Winchill’s First Winner is Spectacular

-By Dick Jerardi

It was the first race at Parx on Feb. 11, a six-horse field of Pennsylvania-bred maidens. There was nothing to indicate anything unusual was about to happen.

Then, Word on a Wing happened. Making the second start of his career, the three-year-old got the lead at the start and just kept going and going and going, finally winning by a spectacular 16 1/2 lengths and getting an 84 Beyer Speed Figure.

Racing for the Pewter Stable of Kate and Greg DeMasi and trained by Parx Hall of Famer Kate DeMasi, Word on a Wing also happened to be the first winner for Pennsylvania stallion Winchill, a mainstay in the DeMasi barn from 2011 to 2014.

Purchased for $53,000 at a 2011 dispersal sale, Winchill, originally trained by Dale Romans, had four wins and four seconds from 17 starts for his new owners, Pewter Stable and the late, great Bob Levy.

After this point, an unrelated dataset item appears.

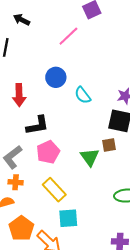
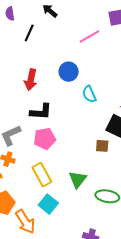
green triangle: (90, 157) -> (78, 179), moved
cyan square: (68, 218) -> (48, 204), turned 30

Winchill won the 2013 First Responder Stakes at Parx and placed in three other stakes before being retired. His final start was June 16, 2014 at Parx.

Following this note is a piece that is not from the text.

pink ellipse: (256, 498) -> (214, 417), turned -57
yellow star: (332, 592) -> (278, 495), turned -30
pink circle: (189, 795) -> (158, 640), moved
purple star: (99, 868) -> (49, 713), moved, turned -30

As a son of North America’s greatest living stallion, Tapit, and out of Exclusive Hold, twice stakes placed at Saratoga during her two-year-old season, Winchill had some potential stallion value.
“He’s kind of a neat horse; we thought we’d take a shot, breed him and see what happens,” Greg DeMasi said. “He didn’t get a large group of mares. I think he got 30, 35 mares. Son of Tapit, taking a shot.”

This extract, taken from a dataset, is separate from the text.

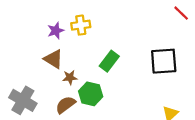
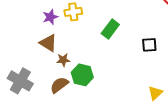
green rectangle: (109, 61) -> (110, 29), moved
black square: (164, 61) -> (149, 45), size x0.6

Word on a Wing is out of the DeMasi’s mare Merry’s Pegasus so he is owned and bred by Pewter and trained by DeMasi. Thus, this is all very exciting.

“I think he’s got talent,” Greg said. “I think he’s probably good enough to win a stake. We’re kind of excited.”

Winchill stands at Timber Ridge Farm in Felton, Pa., not far from Gettysburg.

“Since Monday, I’ve had numerous phone calls about breeding to him,” Greg said. “It’s all about getting mares to him. Hopefully, this horse sparks interest. People around here breed late anyway. It’s not like Kentucky. In Kentucky, they’re already booked. You try to get a stallion that’s popular now; (there’s a good chance) you’re not going to get him. We’ll see what happens. It’s a good start.”

Winchill won $288,294 on the track, almost all of it on fast dirt surfaces where he had six wins and four seconds from 15 starts.

Trish Bowman began working for the DeMasi barn in 2012 and was often around Winchill. A Bensalem native, a graduate of the Godolphin Flying Start Program and now a racing official at Laurel Park, Trish remembers Winchill well.

“He was like a golden retriever,” she said. “That horse, he was like my best friend. I taught him how to do different tricks. I remember I would get alfalfa and hold it in my hand and tell him to speak and he would.”

What did he say?

“He would just let out a nicker, it was pretty cool,” Trish said. “He was the smartest horse I’ve ever been around by far.”

She would sit down in his stall after training and Winchill would fall asleep on her.

“You would never meet another horse like him,” Trish said. “He has the biggest personality. I’ve been around hundreds of horses and nothing will ever come close to him.”